Preparation of Fe@Fe<sub>3</sub>O<sub>4</sub>/ZnFe<sub>2</sub>O<sub>4</sub> Powders and Their Consolidation via Hybrid Cold-Sintering/Spark Plasma-Sintering
Amalia Mesaros,
Bogdan Viorel Neamțu,
Traian Florin Marinca,
Florin Popa,
Gabriela Cupa,
Otilia Ruxandra Vasile,
Ionel Chicinaș
Affiliations
Amalia Mesaros
Physics and Chemistry Department, Technical University of Cluj-Napoca, 103-105 Muncii Avenue, 400641 Cluj-Napoca, Romania
Bogdan Viorel Neamțu
Materials Science and Engineering Department, Technical University of Cluj-Napoca, 103-105 Muncii Avenue, 400641 Cluj-Napoca, Romania
Traian Florin Marinca
Materials Science and Engineering Department, Technical University of Cluj-Napoca, 103-105 Muncii Avenue, 400641 Cluj-Napoca, Romania
Florin Popa
Materials Science and Engineering Department, Technical University of Cluj-Napoca, 103-105 Muncii Avenue, 400641 Cluj-Napoca, Romania
Gabriela Cupa
Materials Science and Engineering Department, Technical University of Cluj-Napoca, 103-105 Muncii Avenue, 400641 Cluj-Napoca, Romania
Otilia Ruxandra Vasile
Department of Science and Engineering of Oxide Materials and Nanomaterials, Faculty of Chemical Engineering and Biotechnologies, National University of Science and Technology Politehnica Bucharest, No 1-7 Polizu Street, S1, 060042 Bucharest, Romania
Ionel Chicinaș
Materials Science and Engineering Department, Technical University of Cluj-Napoca, 103-105 Muncii Avenue, 400641 Cluj-Napoca, Romania
Our study is focused on optimizing the synthesis conditions for the in situ oxidation of Fe particles to produce Fe@Fe3O4 core–shell powder and preparation via co-precipitation of ZnFe2O4 nanoparticles to produce Fe@Fe3O4/ZnFe2O4 soft magnetic composites (SMC) through a hybrid cold-sintering/spark plasma-sintering technique.
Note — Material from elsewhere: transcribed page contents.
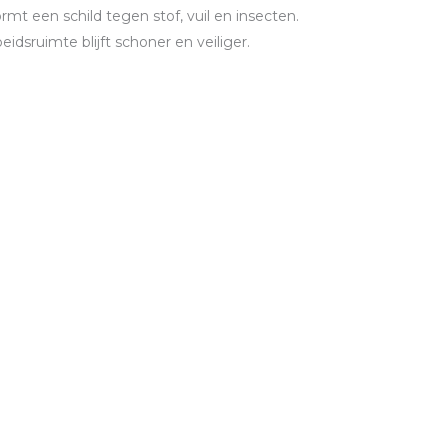
rmt een schild tegen stof, vuil en insecten.
eidsruimte blijft schoner en veiliger.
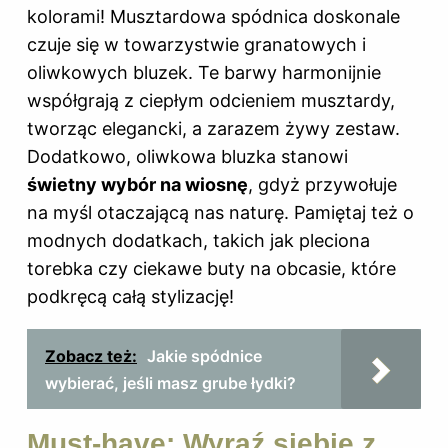
kolorami! Musztardowa spódnica doskonale
czuje się w towarzystwie granatowych i
oliwkowych bluzek. Te barwy harmonijnie
współgrają z ciepłym odcieniem musztardy,
tworząc elegancki, a zarazem żywy zestaw.
Dodatkowo, oliwkowa bluzka stanowi
świetny wybór na wiosnę
, gdyż przywołuje
na myśl otaczającą nas naturę. Pamiętaj też o
modnych dodatkach, takich jak pleciona
torebka czy ciekawe buty na obcasie, które
podkręcą całą stylizację!
Zobacz też:
Jakie spódnice
wybierać, jeśli masz grube łydki?
Must-have: Wyraź siebie z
XRD and FTIR measurements confirmed the formation of a nanocrystalline oxide layer on the surface of Fe powder and the nanosized nature of ZnFe2O4 nanoparticles. SEM-EDX investigations revealed that the oxidic phase of our composite was distributed on the surface of the Fe particles, forming a quasi-continuous matrix. The DC magnetic characteristics of the composite compact revealed a saturation induction of 0.8 T, coercivity of 590 A/m, and maximum relative permeability of 156. AC magnetic characterization indicated that for frequencies higher than 1 kHz and induction of 0.1 T, interparticle eddy current losses dominated due to ineffective electrical insulation between neighboring particles in the composite compact. Nevertheless, the magnetic characteristics obtained in both DC and AC magnetization regimes were comparable to those reported for cold-sintered Fe-based SMCs.